Oireachtas committee to query resignation of language commissioner

Seán Ó Cuirreáin resigned position in protest at failure by Government to provide services for Irish speakers

Seán Ó Cuirreáin resigned his position amid claims  that the Irish language is being marginalised by the system of public administration. Photograph: Alan Betson/The Irish Times

Seán Ó Cuirreáin resigned his position amid claims that the Irish language is being marginalised by the system of public administration.
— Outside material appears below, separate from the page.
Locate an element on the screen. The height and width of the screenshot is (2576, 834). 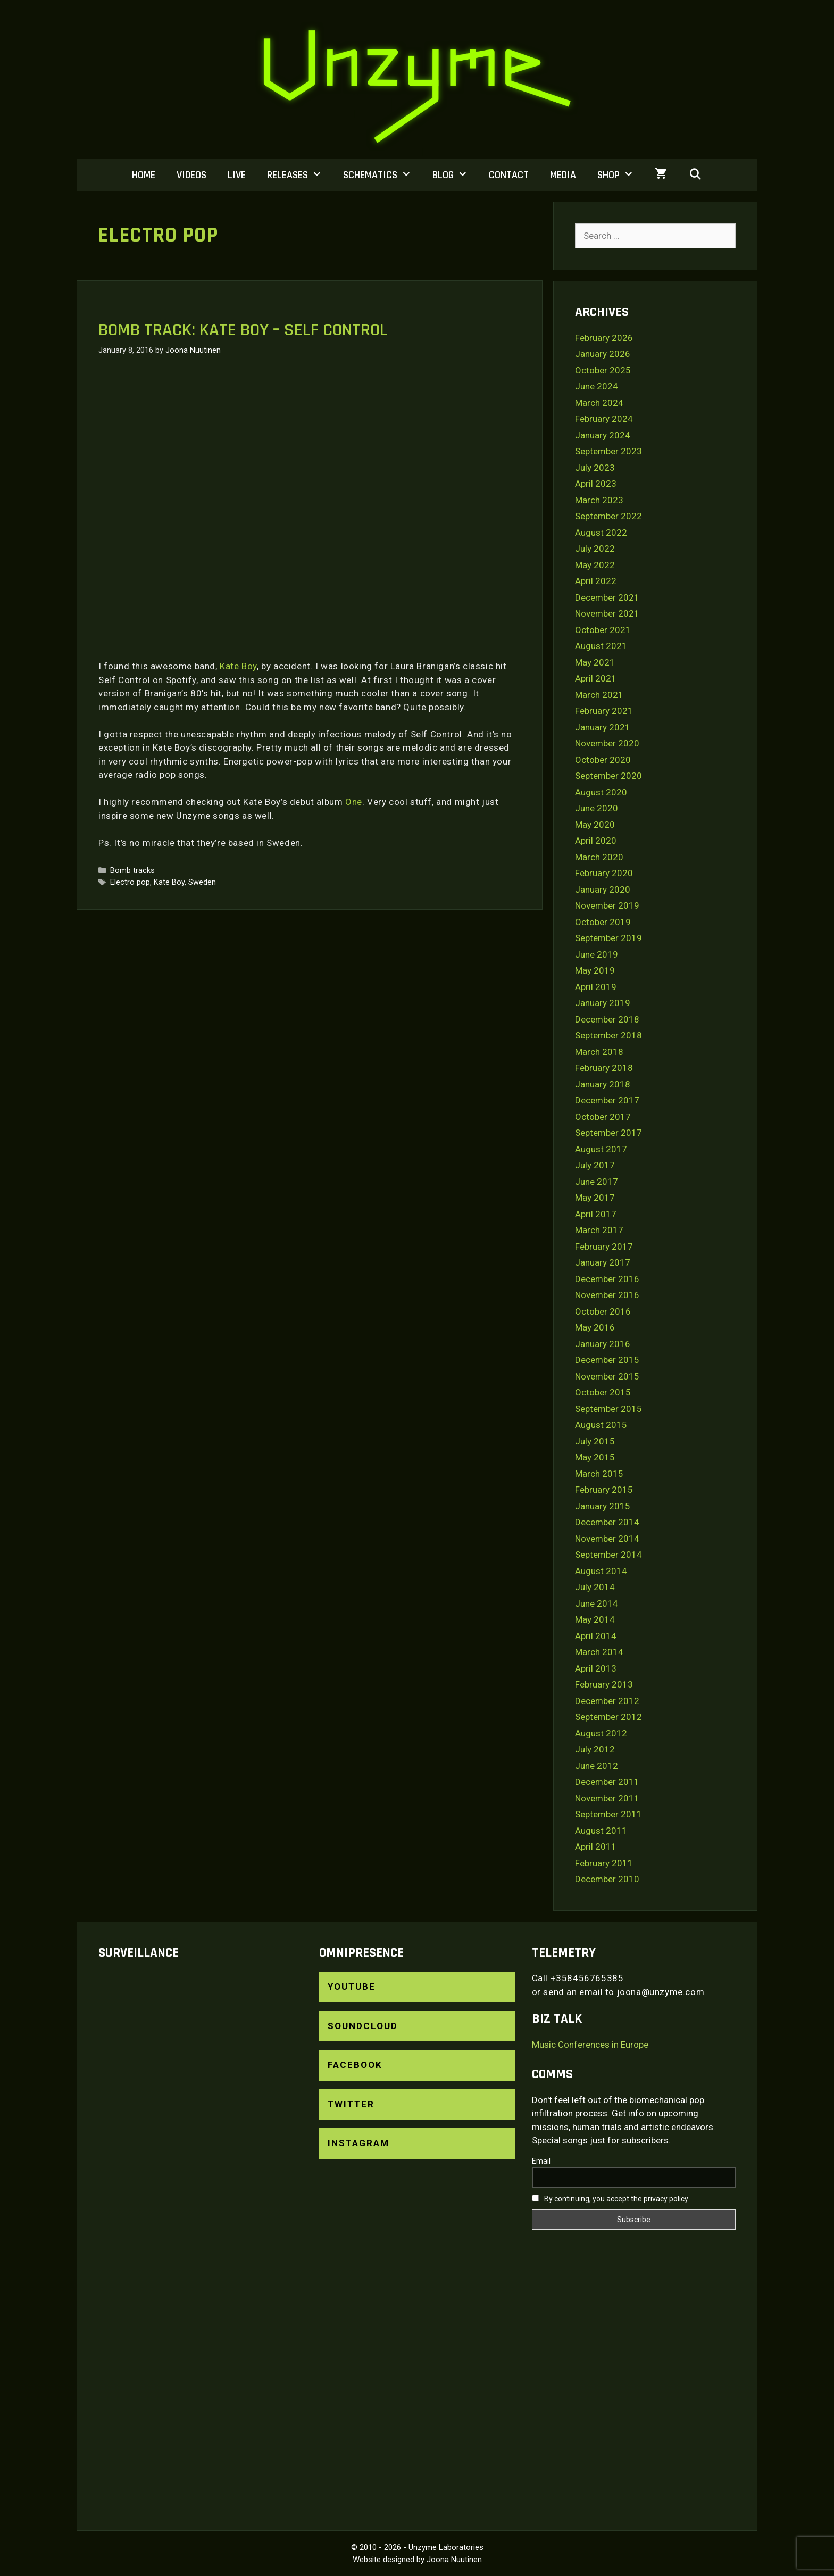
YouTube is located at coordinates (352, 1986).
Photograph: Alan Betson/The Irish Times

Thu, Jan 23, 2014, 09:02

An Commisineir Teanga Seán Ó Cuirreáin is due before an Oireachtas committee this afternoon where he will face questions surrounding his decision to resign from the language ombudsman’s role last month.

Mr Ó Cuirreáin, who resigned in protest over the failure by Government to implement legislation protecting the rights of Irish speakers, will come before the sub-committee on the 20-Year-Strategy for the Irish Language at 12.15pm.

Announcing his resignation in December, Mr Ó Cuirreáin told the Joint Committee on Public Service Oversight and Petitions that the Irish language is being marginalised by the system of public administration.

He said he was tendering his resignation following repeated failures by Government to implement measures that would improve access to State services for Irish speakers.

Mr Ó Cuirreáin will leave the post in February.

Language activists and politicians warned at the time that Mr Ó Cuirreáin’s resignation signalled an emerging crisis in the Irish-speaking and Gaeltacht community.

A public meeting held in Dublin earlier this month heard of plans to stage a nationwide campaign to address the Government’s failure to provide ongoing support for Irish and a major demonstration is planned for the capital on February 15th.

The 20-year plan, published in December 2010, aims to increase the number of people who use Irish daily outside the education system to 250,000 by 2030. It also aims to increase the number of daily speakers in Gaeltacht areas by 25 per cent.